▼

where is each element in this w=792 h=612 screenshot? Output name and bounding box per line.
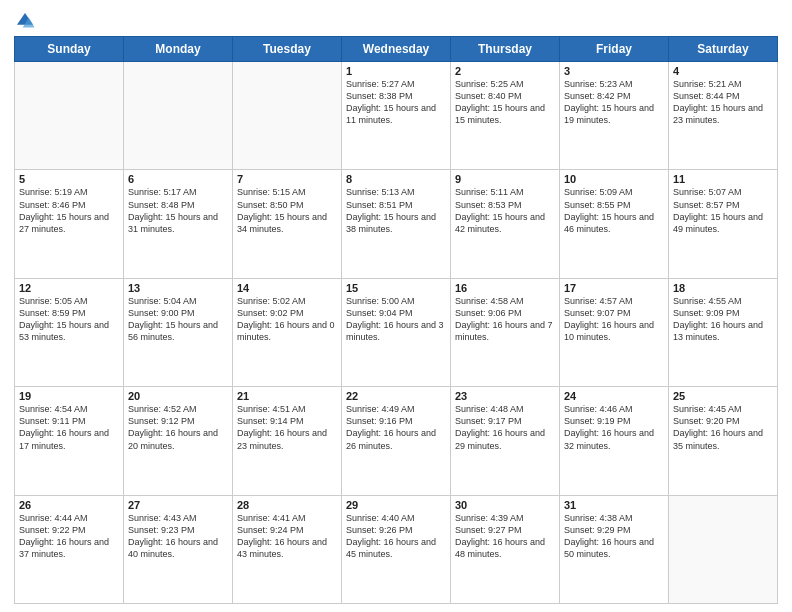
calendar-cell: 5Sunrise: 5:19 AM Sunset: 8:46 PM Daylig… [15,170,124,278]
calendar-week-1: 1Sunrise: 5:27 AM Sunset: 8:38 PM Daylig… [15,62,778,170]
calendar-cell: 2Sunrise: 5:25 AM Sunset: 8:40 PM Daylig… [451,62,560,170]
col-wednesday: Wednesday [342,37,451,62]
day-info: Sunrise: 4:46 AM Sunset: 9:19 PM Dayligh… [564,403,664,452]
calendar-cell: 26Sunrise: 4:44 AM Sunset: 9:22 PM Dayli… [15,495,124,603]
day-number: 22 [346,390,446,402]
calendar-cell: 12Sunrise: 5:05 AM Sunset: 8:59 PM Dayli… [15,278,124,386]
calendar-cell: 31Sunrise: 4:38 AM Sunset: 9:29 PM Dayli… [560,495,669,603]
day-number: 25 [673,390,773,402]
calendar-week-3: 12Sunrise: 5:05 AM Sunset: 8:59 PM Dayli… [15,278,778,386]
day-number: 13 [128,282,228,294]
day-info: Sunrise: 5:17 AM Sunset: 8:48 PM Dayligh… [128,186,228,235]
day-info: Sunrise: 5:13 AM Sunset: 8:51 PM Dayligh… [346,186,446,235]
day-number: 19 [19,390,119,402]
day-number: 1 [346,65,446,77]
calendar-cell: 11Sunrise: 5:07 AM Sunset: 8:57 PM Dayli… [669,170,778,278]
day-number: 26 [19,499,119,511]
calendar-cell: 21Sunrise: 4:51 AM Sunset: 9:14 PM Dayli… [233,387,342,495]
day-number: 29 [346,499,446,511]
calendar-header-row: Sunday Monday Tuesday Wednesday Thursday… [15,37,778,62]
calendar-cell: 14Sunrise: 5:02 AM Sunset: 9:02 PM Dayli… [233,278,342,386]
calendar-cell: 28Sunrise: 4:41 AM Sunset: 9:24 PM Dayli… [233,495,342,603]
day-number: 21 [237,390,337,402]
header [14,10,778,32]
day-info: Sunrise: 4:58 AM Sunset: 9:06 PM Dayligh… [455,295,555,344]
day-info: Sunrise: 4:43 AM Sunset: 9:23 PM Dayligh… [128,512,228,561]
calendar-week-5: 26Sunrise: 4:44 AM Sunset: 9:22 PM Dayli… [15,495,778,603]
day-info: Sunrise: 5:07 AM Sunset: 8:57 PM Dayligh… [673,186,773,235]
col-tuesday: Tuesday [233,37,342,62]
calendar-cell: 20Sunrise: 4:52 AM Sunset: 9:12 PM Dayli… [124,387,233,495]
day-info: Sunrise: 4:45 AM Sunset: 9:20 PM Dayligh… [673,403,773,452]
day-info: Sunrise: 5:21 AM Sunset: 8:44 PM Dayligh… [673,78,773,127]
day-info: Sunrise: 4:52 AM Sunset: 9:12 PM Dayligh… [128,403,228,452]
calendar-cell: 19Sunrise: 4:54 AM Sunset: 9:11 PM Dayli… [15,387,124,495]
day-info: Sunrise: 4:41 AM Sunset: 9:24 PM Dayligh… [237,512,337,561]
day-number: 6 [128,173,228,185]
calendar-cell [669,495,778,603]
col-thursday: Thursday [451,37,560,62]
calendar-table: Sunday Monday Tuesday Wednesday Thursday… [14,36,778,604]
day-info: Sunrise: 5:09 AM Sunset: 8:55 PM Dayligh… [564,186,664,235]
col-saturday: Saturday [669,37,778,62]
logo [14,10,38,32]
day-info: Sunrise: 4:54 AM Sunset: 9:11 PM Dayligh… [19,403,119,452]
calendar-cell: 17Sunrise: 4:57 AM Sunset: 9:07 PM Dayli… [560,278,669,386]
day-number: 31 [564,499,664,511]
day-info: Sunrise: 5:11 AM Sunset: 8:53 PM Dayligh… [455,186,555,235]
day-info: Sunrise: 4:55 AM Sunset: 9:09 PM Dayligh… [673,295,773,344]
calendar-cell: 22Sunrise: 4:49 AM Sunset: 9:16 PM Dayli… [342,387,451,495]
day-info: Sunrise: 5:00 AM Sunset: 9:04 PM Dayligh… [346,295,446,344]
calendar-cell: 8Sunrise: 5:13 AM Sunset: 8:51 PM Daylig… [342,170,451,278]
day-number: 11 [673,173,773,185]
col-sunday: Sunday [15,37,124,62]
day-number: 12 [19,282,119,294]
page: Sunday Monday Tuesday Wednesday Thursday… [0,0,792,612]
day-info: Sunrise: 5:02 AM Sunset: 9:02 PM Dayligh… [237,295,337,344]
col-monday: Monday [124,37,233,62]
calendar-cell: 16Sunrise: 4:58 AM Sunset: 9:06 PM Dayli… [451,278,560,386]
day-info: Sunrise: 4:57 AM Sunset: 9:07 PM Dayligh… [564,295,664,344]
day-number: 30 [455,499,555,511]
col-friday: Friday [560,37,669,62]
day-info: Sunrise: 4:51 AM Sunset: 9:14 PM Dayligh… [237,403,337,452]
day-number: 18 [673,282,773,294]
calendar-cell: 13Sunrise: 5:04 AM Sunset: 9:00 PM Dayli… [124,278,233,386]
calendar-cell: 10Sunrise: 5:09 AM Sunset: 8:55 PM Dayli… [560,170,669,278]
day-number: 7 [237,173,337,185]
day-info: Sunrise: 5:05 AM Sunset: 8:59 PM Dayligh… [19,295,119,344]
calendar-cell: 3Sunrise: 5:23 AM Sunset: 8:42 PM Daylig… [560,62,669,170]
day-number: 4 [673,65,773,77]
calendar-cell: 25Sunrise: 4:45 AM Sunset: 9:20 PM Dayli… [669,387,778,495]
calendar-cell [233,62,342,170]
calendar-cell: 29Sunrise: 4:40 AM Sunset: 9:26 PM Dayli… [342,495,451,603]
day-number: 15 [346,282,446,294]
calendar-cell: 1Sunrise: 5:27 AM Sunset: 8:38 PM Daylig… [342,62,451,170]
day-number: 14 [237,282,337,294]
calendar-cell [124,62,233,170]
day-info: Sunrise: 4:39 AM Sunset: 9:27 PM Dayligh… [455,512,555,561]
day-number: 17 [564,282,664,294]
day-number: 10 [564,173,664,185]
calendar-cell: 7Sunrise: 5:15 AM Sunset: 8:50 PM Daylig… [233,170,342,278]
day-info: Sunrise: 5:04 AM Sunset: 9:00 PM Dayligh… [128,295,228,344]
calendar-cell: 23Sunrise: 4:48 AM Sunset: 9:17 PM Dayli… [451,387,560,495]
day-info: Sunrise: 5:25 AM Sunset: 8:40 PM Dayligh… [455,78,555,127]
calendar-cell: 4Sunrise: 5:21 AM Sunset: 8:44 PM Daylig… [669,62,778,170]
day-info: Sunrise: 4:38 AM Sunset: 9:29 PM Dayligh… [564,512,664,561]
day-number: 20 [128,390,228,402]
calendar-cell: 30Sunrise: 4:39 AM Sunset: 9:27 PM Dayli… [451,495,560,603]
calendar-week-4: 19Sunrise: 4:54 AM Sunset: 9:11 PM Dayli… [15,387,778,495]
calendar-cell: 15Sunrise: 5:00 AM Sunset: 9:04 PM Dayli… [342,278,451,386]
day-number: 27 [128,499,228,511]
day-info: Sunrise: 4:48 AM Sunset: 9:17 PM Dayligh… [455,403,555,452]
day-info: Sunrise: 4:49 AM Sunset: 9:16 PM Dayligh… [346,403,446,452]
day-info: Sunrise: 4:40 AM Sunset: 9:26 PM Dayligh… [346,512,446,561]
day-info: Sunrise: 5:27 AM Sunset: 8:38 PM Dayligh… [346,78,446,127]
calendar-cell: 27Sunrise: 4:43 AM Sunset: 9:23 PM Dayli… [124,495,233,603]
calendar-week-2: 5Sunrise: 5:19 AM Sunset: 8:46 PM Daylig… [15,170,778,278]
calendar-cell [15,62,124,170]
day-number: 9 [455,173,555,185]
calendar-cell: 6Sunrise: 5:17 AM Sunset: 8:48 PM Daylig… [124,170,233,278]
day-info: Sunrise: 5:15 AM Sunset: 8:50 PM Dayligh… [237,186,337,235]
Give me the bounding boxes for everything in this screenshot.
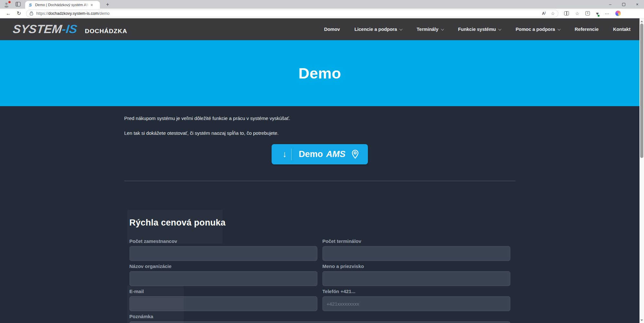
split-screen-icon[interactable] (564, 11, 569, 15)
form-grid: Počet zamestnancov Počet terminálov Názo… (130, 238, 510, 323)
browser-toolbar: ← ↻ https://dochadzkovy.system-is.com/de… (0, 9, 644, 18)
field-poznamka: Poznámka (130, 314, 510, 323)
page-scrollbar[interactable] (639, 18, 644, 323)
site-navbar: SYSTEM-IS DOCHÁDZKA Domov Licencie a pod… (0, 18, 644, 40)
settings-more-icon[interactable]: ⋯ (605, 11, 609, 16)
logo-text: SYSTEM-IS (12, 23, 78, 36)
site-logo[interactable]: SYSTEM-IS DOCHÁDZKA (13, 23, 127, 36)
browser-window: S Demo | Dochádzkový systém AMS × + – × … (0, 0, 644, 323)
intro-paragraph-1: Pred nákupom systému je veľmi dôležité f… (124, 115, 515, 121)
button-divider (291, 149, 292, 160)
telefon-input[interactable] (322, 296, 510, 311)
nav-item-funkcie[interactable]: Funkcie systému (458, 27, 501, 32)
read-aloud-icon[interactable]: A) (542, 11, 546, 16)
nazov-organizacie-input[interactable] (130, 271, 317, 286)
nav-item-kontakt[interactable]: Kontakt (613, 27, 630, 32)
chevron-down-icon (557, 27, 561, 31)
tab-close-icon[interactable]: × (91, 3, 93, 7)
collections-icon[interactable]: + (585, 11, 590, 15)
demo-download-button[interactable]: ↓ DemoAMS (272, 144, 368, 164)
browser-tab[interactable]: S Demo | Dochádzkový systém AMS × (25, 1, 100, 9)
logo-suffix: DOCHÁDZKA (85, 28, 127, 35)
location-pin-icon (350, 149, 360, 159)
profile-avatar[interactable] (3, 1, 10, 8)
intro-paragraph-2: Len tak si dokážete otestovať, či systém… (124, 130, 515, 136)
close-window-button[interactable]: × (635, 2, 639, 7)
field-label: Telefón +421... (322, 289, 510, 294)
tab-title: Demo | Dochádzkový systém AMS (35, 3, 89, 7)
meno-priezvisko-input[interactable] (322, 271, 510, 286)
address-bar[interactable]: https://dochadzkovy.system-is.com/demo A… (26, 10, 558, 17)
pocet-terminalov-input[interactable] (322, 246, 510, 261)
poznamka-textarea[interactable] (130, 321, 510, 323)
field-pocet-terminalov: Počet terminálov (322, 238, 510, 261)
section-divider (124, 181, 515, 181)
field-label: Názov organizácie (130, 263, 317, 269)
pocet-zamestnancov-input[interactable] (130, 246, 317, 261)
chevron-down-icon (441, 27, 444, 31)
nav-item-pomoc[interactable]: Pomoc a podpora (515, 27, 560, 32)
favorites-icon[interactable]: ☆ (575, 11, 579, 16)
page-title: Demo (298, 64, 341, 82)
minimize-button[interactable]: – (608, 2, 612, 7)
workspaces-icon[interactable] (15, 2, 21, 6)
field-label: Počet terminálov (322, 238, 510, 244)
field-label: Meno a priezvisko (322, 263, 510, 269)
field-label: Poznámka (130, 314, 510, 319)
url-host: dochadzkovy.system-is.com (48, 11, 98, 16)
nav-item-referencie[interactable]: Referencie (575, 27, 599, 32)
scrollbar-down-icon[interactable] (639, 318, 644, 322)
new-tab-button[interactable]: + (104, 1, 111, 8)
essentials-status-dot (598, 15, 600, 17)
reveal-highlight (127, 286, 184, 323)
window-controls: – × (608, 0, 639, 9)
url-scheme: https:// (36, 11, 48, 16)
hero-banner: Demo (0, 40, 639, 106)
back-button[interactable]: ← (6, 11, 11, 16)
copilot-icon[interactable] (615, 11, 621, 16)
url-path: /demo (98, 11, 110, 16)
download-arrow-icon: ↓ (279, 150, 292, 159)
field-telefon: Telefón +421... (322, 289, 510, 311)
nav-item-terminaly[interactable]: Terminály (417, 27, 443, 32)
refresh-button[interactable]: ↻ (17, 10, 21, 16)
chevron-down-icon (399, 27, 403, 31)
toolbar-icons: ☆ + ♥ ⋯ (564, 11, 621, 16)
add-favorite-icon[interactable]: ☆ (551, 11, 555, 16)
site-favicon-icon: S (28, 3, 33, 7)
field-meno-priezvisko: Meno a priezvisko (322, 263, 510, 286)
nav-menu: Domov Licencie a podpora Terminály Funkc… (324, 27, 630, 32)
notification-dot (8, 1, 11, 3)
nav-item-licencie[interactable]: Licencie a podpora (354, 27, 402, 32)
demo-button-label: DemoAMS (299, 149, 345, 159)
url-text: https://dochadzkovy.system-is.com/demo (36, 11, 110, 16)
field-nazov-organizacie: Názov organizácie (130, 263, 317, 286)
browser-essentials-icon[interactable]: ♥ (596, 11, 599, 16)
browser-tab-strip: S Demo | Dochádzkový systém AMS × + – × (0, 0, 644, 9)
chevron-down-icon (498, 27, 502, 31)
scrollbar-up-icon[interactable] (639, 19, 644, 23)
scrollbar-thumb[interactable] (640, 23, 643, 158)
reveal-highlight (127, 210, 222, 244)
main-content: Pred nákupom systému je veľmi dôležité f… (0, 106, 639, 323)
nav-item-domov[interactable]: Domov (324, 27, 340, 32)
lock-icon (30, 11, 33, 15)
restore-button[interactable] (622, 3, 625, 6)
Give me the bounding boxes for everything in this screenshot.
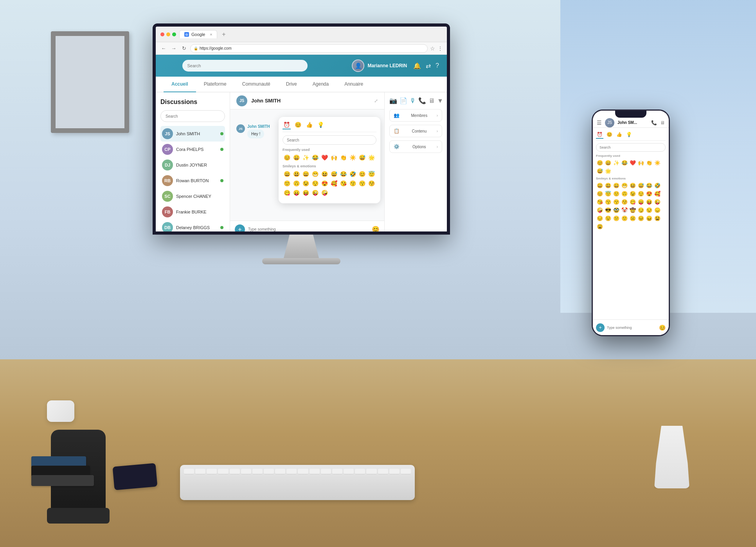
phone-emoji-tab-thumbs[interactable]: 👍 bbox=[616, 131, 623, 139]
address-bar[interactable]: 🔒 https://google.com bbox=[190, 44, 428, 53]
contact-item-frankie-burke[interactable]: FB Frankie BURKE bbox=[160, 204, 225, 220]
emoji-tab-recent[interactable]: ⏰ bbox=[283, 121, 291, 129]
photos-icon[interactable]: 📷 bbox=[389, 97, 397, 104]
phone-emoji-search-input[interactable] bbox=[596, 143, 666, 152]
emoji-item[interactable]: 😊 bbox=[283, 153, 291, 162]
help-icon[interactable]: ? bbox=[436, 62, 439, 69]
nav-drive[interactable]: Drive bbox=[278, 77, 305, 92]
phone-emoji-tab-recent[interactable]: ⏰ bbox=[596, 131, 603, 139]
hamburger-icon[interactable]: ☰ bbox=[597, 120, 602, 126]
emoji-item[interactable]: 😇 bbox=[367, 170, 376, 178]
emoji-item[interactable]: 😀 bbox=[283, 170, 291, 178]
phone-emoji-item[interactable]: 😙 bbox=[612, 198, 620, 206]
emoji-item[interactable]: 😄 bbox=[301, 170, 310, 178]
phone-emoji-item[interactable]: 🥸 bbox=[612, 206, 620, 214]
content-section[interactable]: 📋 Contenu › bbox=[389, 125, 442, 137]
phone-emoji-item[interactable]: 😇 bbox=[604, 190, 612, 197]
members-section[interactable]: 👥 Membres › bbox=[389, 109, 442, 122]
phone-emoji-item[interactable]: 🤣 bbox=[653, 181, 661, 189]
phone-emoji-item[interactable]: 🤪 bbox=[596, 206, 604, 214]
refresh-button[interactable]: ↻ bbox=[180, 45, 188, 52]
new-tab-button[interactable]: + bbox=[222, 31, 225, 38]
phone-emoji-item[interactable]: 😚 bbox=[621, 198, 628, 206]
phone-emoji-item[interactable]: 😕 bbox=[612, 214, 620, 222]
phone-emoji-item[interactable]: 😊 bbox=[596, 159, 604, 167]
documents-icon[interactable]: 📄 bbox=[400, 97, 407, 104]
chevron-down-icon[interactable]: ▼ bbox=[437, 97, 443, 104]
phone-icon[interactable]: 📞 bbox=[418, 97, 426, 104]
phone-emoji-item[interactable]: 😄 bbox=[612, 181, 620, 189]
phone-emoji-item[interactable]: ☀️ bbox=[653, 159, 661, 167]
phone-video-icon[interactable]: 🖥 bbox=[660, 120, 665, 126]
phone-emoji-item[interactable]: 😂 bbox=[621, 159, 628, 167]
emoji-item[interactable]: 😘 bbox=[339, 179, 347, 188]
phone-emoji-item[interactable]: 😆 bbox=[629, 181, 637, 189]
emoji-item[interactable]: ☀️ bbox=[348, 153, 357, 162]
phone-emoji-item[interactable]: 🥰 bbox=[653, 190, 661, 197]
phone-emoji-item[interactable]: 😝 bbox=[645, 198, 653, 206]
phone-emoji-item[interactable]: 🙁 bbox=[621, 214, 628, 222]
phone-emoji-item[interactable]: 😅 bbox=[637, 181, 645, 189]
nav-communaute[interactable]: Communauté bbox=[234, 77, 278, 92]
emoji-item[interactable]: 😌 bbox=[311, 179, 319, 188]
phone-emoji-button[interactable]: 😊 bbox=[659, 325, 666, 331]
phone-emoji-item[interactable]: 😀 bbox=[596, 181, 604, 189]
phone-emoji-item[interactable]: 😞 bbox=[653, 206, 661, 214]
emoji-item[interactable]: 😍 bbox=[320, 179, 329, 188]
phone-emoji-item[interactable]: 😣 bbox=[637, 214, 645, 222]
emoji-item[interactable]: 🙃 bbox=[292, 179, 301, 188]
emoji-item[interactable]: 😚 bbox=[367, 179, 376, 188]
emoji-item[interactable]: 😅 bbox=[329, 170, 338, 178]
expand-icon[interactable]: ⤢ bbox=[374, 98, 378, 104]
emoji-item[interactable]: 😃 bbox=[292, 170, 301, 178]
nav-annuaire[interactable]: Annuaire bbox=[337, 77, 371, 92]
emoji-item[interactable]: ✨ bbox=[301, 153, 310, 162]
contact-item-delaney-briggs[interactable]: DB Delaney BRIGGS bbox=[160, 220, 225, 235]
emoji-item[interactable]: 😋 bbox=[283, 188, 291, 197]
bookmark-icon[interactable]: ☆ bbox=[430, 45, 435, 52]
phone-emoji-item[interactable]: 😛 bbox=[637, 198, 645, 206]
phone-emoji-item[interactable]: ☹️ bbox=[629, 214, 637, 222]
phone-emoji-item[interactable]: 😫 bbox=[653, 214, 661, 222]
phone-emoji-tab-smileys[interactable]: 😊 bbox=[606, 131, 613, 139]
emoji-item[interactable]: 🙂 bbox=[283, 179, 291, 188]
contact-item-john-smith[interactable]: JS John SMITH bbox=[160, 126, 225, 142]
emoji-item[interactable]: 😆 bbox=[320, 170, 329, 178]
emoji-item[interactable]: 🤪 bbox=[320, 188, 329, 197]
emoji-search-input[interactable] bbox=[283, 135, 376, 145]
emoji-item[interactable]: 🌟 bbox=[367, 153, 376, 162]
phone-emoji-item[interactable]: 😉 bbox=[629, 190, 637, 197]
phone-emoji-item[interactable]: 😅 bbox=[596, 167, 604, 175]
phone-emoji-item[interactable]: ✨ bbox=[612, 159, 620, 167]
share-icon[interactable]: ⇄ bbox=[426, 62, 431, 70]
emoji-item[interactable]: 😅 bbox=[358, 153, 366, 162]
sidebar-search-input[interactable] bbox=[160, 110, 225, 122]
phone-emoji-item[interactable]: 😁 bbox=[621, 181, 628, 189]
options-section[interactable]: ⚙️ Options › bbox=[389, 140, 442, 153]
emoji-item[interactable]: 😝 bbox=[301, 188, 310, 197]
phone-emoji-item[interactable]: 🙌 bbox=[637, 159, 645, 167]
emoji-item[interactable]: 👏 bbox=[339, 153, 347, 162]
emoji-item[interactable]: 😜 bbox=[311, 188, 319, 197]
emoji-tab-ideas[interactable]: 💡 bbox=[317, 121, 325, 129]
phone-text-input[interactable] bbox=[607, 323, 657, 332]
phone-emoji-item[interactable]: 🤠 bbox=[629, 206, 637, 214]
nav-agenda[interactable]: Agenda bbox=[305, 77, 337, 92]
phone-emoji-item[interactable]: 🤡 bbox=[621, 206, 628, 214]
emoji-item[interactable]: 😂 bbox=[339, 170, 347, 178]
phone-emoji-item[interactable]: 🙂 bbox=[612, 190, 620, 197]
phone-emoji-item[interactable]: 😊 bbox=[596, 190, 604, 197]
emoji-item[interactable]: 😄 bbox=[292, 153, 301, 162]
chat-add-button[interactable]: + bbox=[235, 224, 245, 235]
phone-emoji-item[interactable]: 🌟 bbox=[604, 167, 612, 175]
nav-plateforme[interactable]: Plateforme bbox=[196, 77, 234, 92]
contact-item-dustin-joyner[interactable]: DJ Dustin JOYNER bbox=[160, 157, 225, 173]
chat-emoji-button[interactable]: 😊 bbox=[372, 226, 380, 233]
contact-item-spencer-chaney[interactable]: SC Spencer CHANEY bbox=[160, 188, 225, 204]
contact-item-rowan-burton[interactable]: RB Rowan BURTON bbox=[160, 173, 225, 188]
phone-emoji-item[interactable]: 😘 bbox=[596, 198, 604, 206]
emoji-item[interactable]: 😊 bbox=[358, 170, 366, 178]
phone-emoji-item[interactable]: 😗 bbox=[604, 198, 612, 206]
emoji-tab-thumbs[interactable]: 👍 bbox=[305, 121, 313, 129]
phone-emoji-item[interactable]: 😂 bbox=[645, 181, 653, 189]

▲

Exercise directions:
The expected reply is a number only, the tally of lines in the data where the word "pocet" is found.

Answer section:
3